I studied the chickens along with him and imagined the shadows and clutter away, picturing myself making conversation with art-loving tourists all summer long. It sounded right, or at least, more right than anything else I was doing. But that wasn’t what was in the job advertisement I’d responded to. “Did you – were you wanting to start doing some other types of work? For the job?”

He chucked, running his fingers through his pouf of hair. “Well, not to sell. I’m known as the Chicken Guy. This would be a personal project, you know? I love to do beautiful nudes. I used to have a girl – she was a real firecracker, that one, she’d call me sometimes in the middle of the night if she felt like posing! We created some beautiful nudes together, her and me.”

I nodded, while my stomach tightened. I’d been thinking a regular schedule in a well lit studio, not haphazard dates at this barn in the middle of the night. “Can I see some of your past work with her? Or – your other beautiful nudes?”

He shook his head. “Nah, no, I couldn’t do that to her. It’s too personal, you know? I treat all my models with respect. I told her from the get go, these are just for you and me. I couldn’t show her pictures to anyone. Just like I won’t show yours to anyone.”

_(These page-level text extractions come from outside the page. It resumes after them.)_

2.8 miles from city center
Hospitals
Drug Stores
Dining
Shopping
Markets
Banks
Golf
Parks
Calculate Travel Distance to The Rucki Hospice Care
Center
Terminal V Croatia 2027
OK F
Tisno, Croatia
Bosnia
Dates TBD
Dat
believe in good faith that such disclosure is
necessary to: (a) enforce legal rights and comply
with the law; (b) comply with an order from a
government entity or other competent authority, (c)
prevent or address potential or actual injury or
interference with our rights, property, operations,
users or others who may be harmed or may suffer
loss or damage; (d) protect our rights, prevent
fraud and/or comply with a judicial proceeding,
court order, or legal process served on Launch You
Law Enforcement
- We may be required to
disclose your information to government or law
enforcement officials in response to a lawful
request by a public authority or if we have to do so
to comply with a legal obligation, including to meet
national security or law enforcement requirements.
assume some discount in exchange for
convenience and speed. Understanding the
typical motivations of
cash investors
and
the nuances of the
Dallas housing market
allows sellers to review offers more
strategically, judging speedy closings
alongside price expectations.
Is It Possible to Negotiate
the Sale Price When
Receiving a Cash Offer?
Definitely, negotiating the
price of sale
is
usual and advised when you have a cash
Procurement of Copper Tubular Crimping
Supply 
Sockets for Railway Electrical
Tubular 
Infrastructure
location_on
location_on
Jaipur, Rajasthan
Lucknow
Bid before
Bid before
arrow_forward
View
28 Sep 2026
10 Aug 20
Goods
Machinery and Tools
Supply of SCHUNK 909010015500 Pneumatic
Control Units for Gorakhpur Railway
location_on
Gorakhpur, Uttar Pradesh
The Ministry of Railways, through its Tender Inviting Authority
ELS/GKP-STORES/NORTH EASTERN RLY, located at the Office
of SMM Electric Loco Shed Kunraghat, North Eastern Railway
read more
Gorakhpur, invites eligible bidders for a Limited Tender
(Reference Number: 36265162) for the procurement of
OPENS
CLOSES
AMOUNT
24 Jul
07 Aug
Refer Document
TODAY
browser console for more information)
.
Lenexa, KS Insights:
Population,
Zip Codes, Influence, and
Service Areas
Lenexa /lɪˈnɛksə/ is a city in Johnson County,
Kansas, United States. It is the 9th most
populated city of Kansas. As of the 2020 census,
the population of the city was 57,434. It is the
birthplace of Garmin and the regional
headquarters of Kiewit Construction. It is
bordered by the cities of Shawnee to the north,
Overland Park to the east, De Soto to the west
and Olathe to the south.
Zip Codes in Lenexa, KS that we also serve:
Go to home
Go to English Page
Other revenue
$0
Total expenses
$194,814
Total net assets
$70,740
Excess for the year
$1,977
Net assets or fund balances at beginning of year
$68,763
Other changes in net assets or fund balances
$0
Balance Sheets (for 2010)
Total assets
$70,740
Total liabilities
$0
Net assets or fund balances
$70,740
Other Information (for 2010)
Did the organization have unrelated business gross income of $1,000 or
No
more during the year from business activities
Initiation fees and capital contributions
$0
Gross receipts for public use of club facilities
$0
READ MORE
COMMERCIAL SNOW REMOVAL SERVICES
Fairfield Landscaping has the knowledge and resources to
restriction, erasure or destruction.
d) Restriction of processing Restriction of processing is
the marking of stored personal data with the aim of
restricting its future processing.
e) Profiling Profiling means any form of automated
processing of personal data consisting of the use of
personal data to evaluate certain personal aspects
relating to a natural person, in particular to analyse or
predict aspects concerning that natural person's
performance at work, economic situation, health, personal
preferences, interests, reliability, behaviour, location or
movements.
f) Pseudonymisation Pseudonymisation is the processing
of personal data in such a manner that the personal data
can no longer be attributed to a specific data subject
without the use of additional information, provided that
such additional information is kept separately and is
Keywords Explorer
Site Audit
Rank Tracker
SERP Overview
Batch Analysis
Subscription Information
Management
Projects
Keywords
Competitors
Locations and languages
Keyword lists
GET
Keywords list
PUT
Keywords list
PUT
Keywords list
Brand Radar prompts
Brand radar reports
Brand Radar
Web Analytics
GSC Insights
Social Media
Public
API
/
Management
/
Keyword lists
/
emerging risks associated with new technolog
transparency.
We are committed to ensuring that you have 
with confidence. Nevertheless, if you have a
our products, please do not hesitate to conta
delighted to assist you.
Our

He smiled at me, drinking in my hesitation like I was absorbing the steam from the hot mug. “I believe in art for the sake of the art. I get paid for the chickens. But I love to draw beautiful nudes. I need someone special for that. Someone with the spirit of an artist. Someone I can create with. Someone who wants to really live their life and be part of making beautiful things.” He clasped his hands and rubbed them together. “We should go ahead and get started.”

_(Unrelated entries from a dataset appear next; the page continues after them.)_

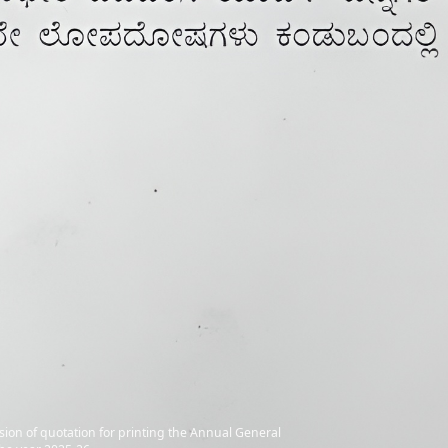
on of quotation for printing the Annual General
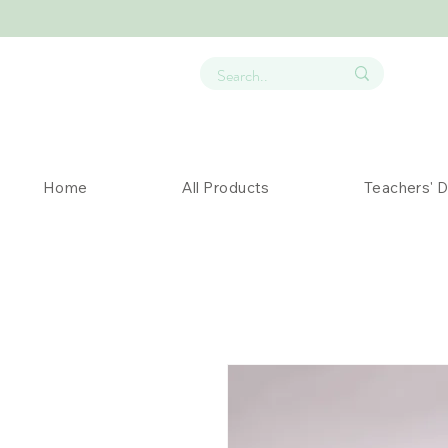
Home
All Products
Teachers' 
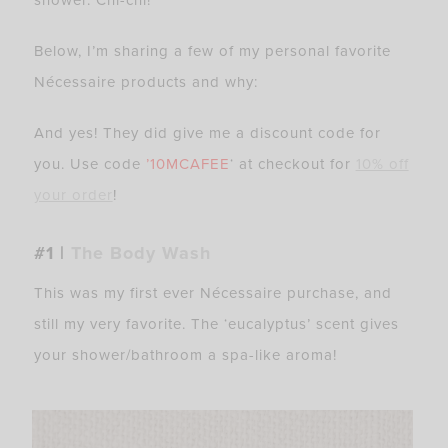
Below, I’m sharing a few of my personal favorite
Nécessaire products and why:
And yes! They did give me a discount code for
you. Use code
’10MCAFEE
‘ at checkout for
10% off
your order
!
#1 |
The Body Wash
This was my first ever Nécessaire purchase, and
still my very favorite. The ‘eucalyptus’ scent gives
your shower/bathroom a spa-like aroma!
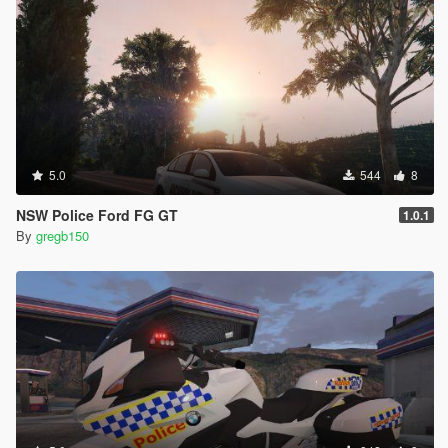
5.0
544
8
NSW Police Ford FG GT
1.0.1
By
gregb150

I clutched my mug tighter, protecting me from the train of his artistic will. “I really wasn’t planning on doing anything tonight. I have to get up for work tomorrow. Maybe we could figure out something, but I need to check my schedule….” I didn’t. I needed a moment alone to get my thoughts in order, to decide whether to walk away and stick with Bridge School and the Carcinogenic Couch and my crushing gray thoughts, or risk taking off my clothes and being swept away on the free-spirit art train.